Negativ ist diese Entwicklung besonders für Genossenschaftsbanken und Sparkassen in Deutschland, deren Stärke das Retail Banking ist. Die Marktanteile dieser Institutsgruppen im Retail-Geschäft spiegeln dies wider. Hinzu kommt, dass immer mehr Wettbewerber in den Markt eindringen.[9] Diese sind z.B. Automobilbanken, als Kreditinstitute der Fahrzeughersteller, die Autokäufern eine zinsgünstige Finanzierung anbieten, welche vormals durch Banken getragen wurde. Gleiches gilt für das Leasinggeschäft, in dem Automobilkonzerne durch konzerneigene Leasinggesellschaften vertreten sind. Der Kreditkartenmarkt ist ebenfalls ein Bereich, in dem Banken Marktanteile verloren haben, denn sie erkannten die Vorteilhaftigkeit, z.B. durch Anschlussgeschäfte im Einlagen- oder Kreditbereich, zu spät. Auch im Handel etablieren sich zunehmend neue Wettbewerber: Dies sind Handelsunternehmen, die teilweise in Kooperation mit ausländischen Banken Konsumentenfinanzierung zu Konditionen anbieten, die gewöhnliche Geschäftsbanken nicht leisten können.[10]

Hinzu kommen Wettbewerber aus dem „Non-Banks-Bereich“: In Großbritannien gründete der Einzelhändler Tesco eine eigene Finanzsparte, die mittlerweile über fünf Mio. Kunden hat. Vertrieben werden die Finanzprodukte v.a. über die hauseigenen Supermärkte sowie das Internet.[11] Potenzielle Konkurrenten sind z.B. auch Mobilfunkkonzerne wie Verizon, Online-Bezahlsysteme wie PayPal und Internetgiganten wie Google, die das Konkurrenzumfeld prägen.[12]

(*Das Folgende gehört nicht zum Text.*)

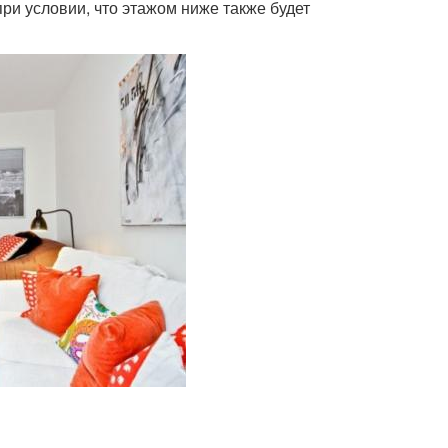
ри условии, что этажом ниже также будет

Neben der Tatsache, dass immer mehr ausländische Institute in den deutschen Markt eindringen[13], kommt ein „hausgemachtes“ Konkurrenzproblem hinzu. So gründeten Banken Direktbankentöchter, die Bankdienstleistungen aufgrund ihrer Kostenstruktur zu günstigeren Konditionen anbieten können. Diese sollen helfen, der Konkurrenz Kunden abzuwerben. Da aber auch die Konkurrenz eigene Direktbanken gründete, wirkte sich das Direkt Banking negativ auf das traditionelle Filialgeschäft aus, in dem die günstigen Konditionen wegen der teuren Filialstruktur nicht möglich sind. Direktbanken verfehlten somit ihren eigentlichen Zweck, haben aber derzeit trotzdem einen eher steigenden Marktanteil.[14]

Diese dargestellten Entwicklungen führen dazu, dass am deutschen Bankenmarkt eine hohe Wettbewerbsintensität vorherrscht[15], die zu sinkenden Gewinnmargen führt.[16]

Dadurch kann nur ein annähernd gleich bleibender Gewinn durch ein steigendes Geschäftsvolumen realisiert werden. Eine Expansionspolitik, die dazu notwendig wäre, führt bei stetigem Gewinn und Ausschüttungen zu einer geringeren Eigenkapitalquote, was die Einhaltung regulatorischer Anforderungen an das Eigenkapital erschwert.[17]

Banken, die eine Diversifikation in andere Geschäftsfelder, welche Gewinnpotenziale und höhere Margen in Aussicht stellten, versuchten, sahen sich auch mit höheren Risiken konfrontiert, wie die Finanzkrise zeigte.[18]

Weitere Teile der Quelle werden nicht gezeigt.